As we head back and forth from the future to the past, we see Henry’s friends trying one of the shyster’s remedies – electro-therapy – and the reason he’s trying it: he has tuberculosis. This disease, and what it does to the lungs, gives Henry the clue he needs to be able make the breakthrough in the modern era, and the brain plaques he is otherwise unable to understand in his apparently healthy corpse.

There is a poignant scene between Abe and Henry, when they talk about the inevitable passing of Abe, all the while avoiding talking about death itself. Henry’s work on trying to find a way to die, to grow old naturally and then finally go into that long night, bothers Abe no end. Henry tries to tell Abe that he’d see things differently if he were immortal, and Abe tells him that he would – he would do everything, live his life fully. This is a lesson Henry seems to take to heart, basically echoing his son/mentor when he later speaks with Martinez about her own inability to move past her husband’s death, telling her that “there is someone out there for all those breakfasts and dinners.” “I already found him,” she says – she’s not ready to give up her mourning just yet.

There are some nice pieces of foreshadowing early in the episode, the first when we hear Lucas saying, “Thanks for the doughnut” as an EMT wheels a body out of the morgue, and the second when Abe looks longingly at the athletic abilities of a young skateboarder. The writing tonight felt tighter than in the first two episodes, with recurring symbolism (youth, the ouroboros, snake oil) and themes (are we our brother’s – or “father’s” – keeper? What would we do, given immortality? And what would we be willing to give up to get it?)

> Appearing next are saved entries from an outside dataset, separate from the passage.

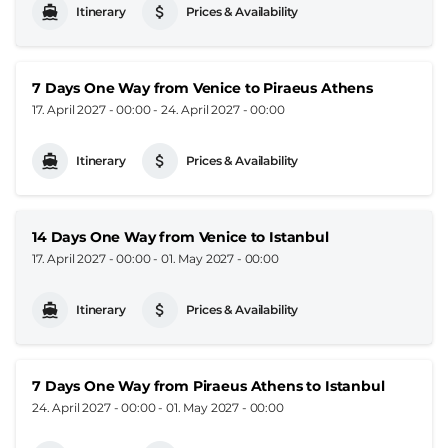
Itinerary
Prices & Availability
7 Days One Way from Venice to Piraeus Athens
17. April 2027 - 00:00
-
24. April 2027 - 00:00
Itinerary
Prices & Availability
14 Days One Way from Venice to Istanbul
17. April 2027 - 00:00
-
01. May 2027 - 00:00
Itinerary
Prices & Availability
7 Days One Way from Piraeus Athens to Istanbul
24. April 2027 - 00:00
-
01. May 2027 - 00:00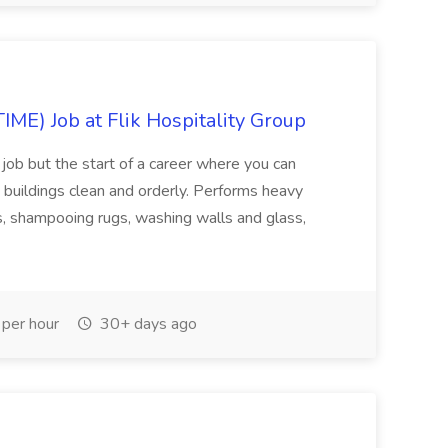
E) Job at Flik Hospitality Group
 job but the start of a career where you can
buildings clean and orderly. Performs heavy
ors, shampooing rugs, washing walls and glass,
per hour
30+ days ago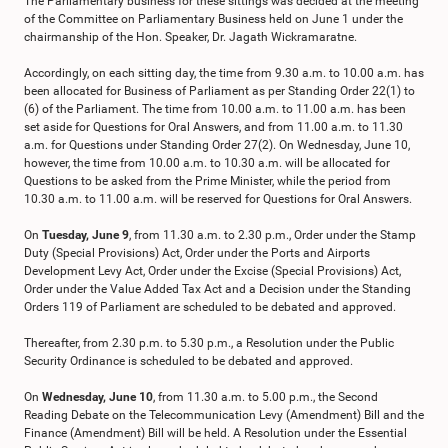
The Parliamentary business for these sittings was decided at the meeting
of the Committee on Parliamentary Business held on June 1 under the
chairmanship of the Hon. Speaker, Dr. Jagath Wickramaratne.
Accordingly, on each sitting day, the time from 9.30 a.m. to 10.00 a.m. has
been allocated for Business of Parliament as per Standing Order 22(1) to
(6) of the Parliament. The time from 10.00 a.m. to 11.00 a.m. has been
set aside for Questions for Oral Answers, and from 11.00 a.m. to 11.30
a.m. for Questions under Standing Order 27(2). On Wednesday, June 10,
however, the time from 10.00 a.m. to 10.30 a.m. will be allocated for
Questions to be asked from the Prime Minister, while the period from
10.30 a.m. to 11.00 a.m. will be reserved for Questions for Oral Answers.
On
Tuesday, June 9
, from 11.30 a.m. to 2.30 p.m., Order under the Stamp
Duty (Special Provisions) Act, Order under the Ports and Airports
Development Levy Act, Order under the Excise (Special Provisions) Act,
Order under the Value Added Tax Act and a Decision under the Standing
Orders 119 of Parliament are scheduled to be debated and approved.
Thereafter, from 2.30 p.m. to 5.30 p.m., a Resolution under the Public
Security Ordinance is scheduled to be debated and approved.
On
Wednesday, June 10
, from 11.30 a.m. to 5.00 p.m., the Second
Reading Debate on the Telecommunication Levy (Amendment) Bill and the
Finance (Amendment) Bill will be held. A Resolution under the Essential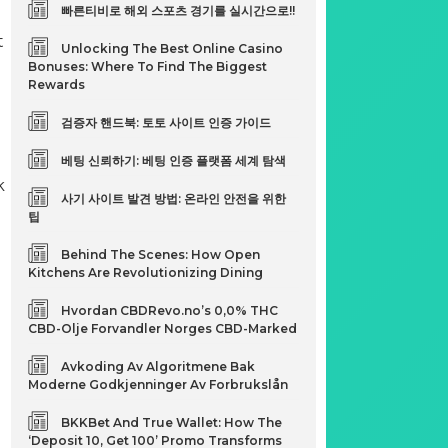
빠른티비로 해외 스포츠 경기를 실시간으로!!
t
Unlocking The Best Online Casino
Bonuses: Where To Find The Biggest
Rewards
검증자 핸드북: 토토 사이트 인증 가이드
베팅 신뢰하기: 베팅 인증 플랫폼 세계 탐색
k
사기 사이트 발견 방법: 온라인 안전을 위한
팁
Behind The Scenes: How Open
Kitchens Are Revolutionizing Dining
Hvordan CBDRevo.no’s 0,0% THC
CBD-Olje Forvandler Norges CBD-Marked
Avkoding Av Algoritmene Bak
Moderne Godkjenninger Av Forbrukslån
BKKBet And True Wallet: How The
‘Deposit 10, Get 100’ Promo Transforms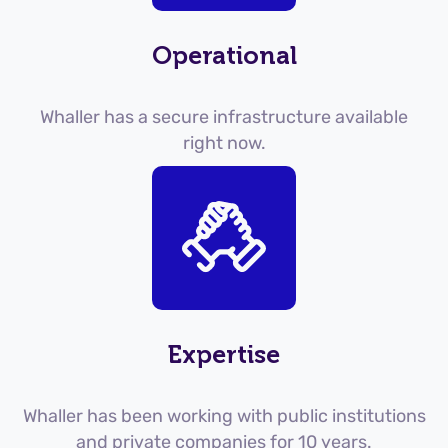
Operational
Whaller has a secure infrastructure available
right now.
Expertise
Whaller has been working with public institutions
and private companies for 10 years.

Gruffudd appears to relish his role, and his curmudgeonly attitude will likely save us from the triteness of an unnecessary romance between he and Detective Martinez. This is good news, as he and the detective appear to be forming an at times adversarial role, which is what has kept programs such as The Mentalist successful over several seasons. Judd Hirsch is, frankly, a joy to watch – I’m glad to see him in a show that doesn’t put all the pressure on his shoulders to carry it, so that he can act as the foil to Henry’s lead.

Henry ends the episode with this little gem of wisdom: “When you are immortal, you have to be reminded about beauty. Days stretch into years stretch into centuries. Time can lose its meaning.” A bit pithy, perhaps, but a little bit of poetry is never entirely remiss.

Henry’s Deaths Tonight:

Surprisingly, none. He does, however, get some info down in his little black death book about prion based brain diseases.

Steve’s Grade: B
A satisfying episode that fits comfortably into the formula it appears showrunner Matthew Miller is going to rely on (natural appearing death with unnatural cause, Henry and Martinez working against adversity to prove it). The snake oil salesman flashbacks serve to show that gullibility isn’t a new human trait.